Because there was nowhere else. No coin. No map. Just ash where dreams used to be.

And maybe—just maybe—because some part of me still believed in something. Not kings with frozen hearts. Not the stories old men spin after too much drink. Not even fate.

But maybe in fire.

The idea curled around me as I sank into the narrow bed. The frame creaked beneath me, the same tired song it always sang. The hearth downstairs still whispered through the floorboards, its light barely reaching me. I pulled the blanket up to my chin, but it wasn’t the cold I felt most—it was the weight of all I hadn’t said. All I still didn’t understand.

My darling Aveline,it began.

My breath caught.

The handwriting was delicate. Beautiful. My mother’s. The only thing she left behind when the sickness took her.
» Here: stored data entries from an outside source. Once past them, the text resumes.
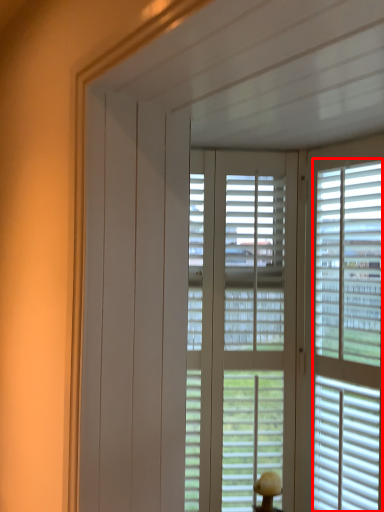 Question: From the image's perspective, what is the correct spatial positioning of blind (annotated by the red box) in reference to window blind?

Choices:
 (A) above
 (B) below

Answer: (A) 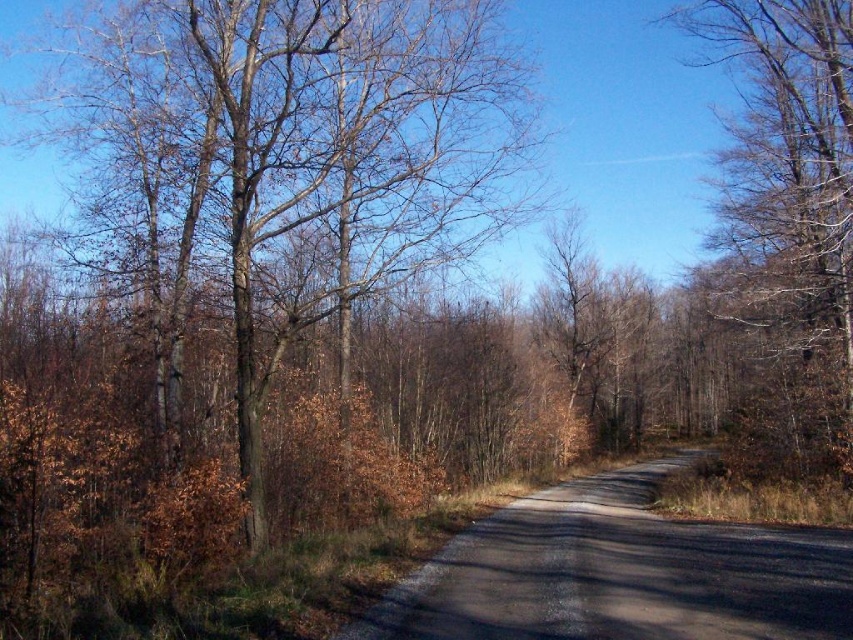 From the picture: You are standing at the point labeled point at (334,218). You want to walk to the other side of the road, which is 25.55 meters away. If your walking speed is 1.5 meters per second, how many seconds will it take you to reach the other side?

It will take approximately 17 seconds to reach the other side because 25.55 meters divided by 1.5 meters per second equals approximately 17 seconds.

You are standing on the road and see the brown bark tree at left and the brown bark tree at right. Which tree is closer to your left side?

The brown bark tree at left is closer to your left side because it is positioned on the left side of the brown bark tree at right. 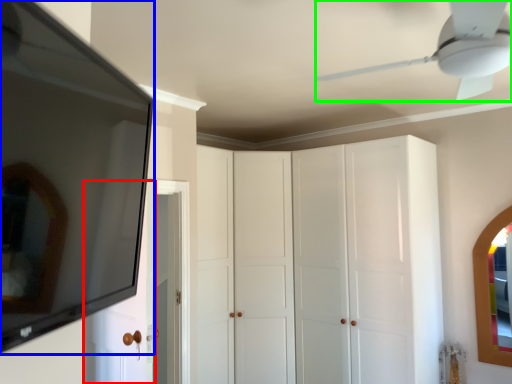 Question: Which object is the farthest from door (highlighted by a red box)? Choose among these: mirror (highlighted by a blue box) or ceiling fan (highlighted by a green box).

Choices:
 (A) mirror
 (B) ceiling fan

Answer: (B) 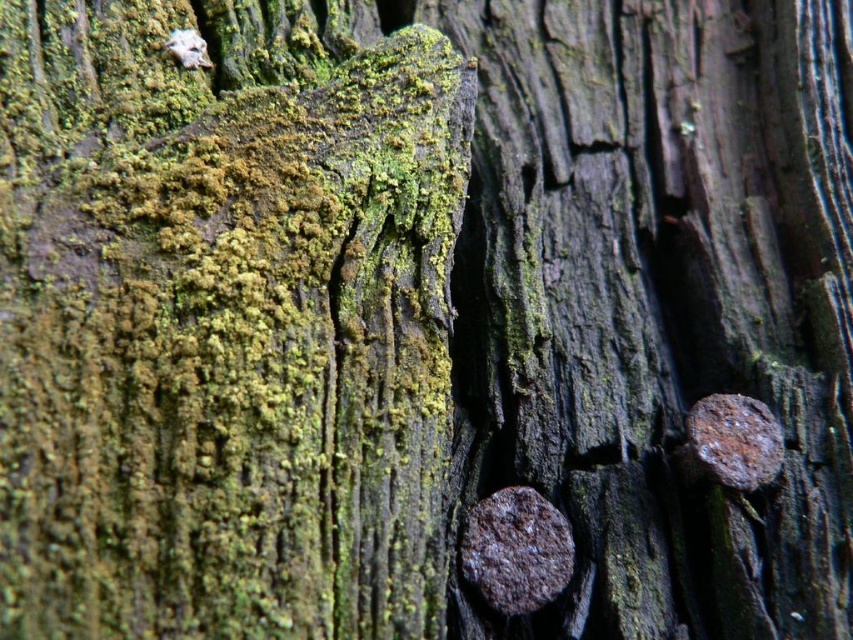 You are a carpenter examining the weathered wooden surface. You notice the rusty metallic nail at lower right. Can you determine its exact position on the surface using the coordinate system provided?

The rusty metallic nail at lower right is located at point (515, 550).

Consider the image. You are a carpenter assessing the stability of the wooden surface. You notice two rusty nails embedded in the wood. Which nail has a wider head? The rusty metallic nail at lower right or the rusty metal nail at right?

The rusty metallic nail at lower right has a wider head than the rusty metal nail at right.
I read the lines I knew by heart:

If you’re reading this, it means I’m gone. And gods, I hate that. I wanted to be there for everything—for your first fall, your first love, the first time the world makes you feel small. But there are things I could never tell you, Aveline. Things hidden for your sake. Secrets older than our bloodline, buried deeper than you know. Just know this: you are more than what this village will see. You’re stronger than you know. You’re a living flame, even if the world tries to smother you—and one day, you’ll understand.

Love always,

Mum

My mother was a healer in this town once. And when they came for her cures—when they brought her their fevers, their broken bones, their dying children—they praised her. Because my mother wasn’t just anyone. Her hands carried warmth that went deeper than poultices or boiled herbs. Magic lived in her, quiet and steady, like a flame held behind cupped palms.

She never flaunted it, never called herself special—but people noticed when the fevers broke faster, when pain dulled with a touch. And they noticed when the castle sent for her, over and over, to tend to wounded soldiers returned from the war in the mountains.

It was said she came back empty. That something in her eyes changed each time she passed through the castle gates. She never told me what she saw there, only that the cold beyond the gates ran deeper than the ice outside. Deep in the snow-capped mountains, they say a race of Sasquatch dwells—feral and brilliant, their minds sharp as their claws, their war with Sylvaris ancient and endless. The soldiers she helped bore scars that magic alone could not erase.

I used to wonder if I’d wake one day with that same light in my hands. If maybe it slept somewhere inside me, quiet and waiting.

But I never did.

My hands trembled. My jaw clenched so tight it hurt. That ache lived in my bones now.

The world had taken everything else—my future, my safety, my belief that things could be good. It had buried me beneath its weight, again and again.

But not this.

Not her words. Not her memory. Not the one piece of warmth I had left.

Still, a part of me burned with something bitter. Why didn’t she tell me the truth? Why hide the secrets—whatever they were—in veiled words and half-meant comfort? Why write a letter full of hope but leave me nothing solid to hold onto? If I was meant for more, why not trust me with the truth?

Maybe she was trying to protect me. Maybe she thought I wasn’t ready.

But I was drowning in the silence she left behind.

There was a flame she saw in me, even when I couldn’t see it.

Sometimes I try to imagine what she meant—what she saw that I don’t. Was it strength? Magic? A future I still can’t glimpse through all this frost and dust? I don’t know. And gods, I hate not knowing. I hate the silence she left me with more than I hate this town. I hate that she gave me just enough hope to hurt.

But maybe... if I can believe in that flame again—if I can find it in myself, even now, even here—then maybe that will be enough.

Maybe that will be the start of everything.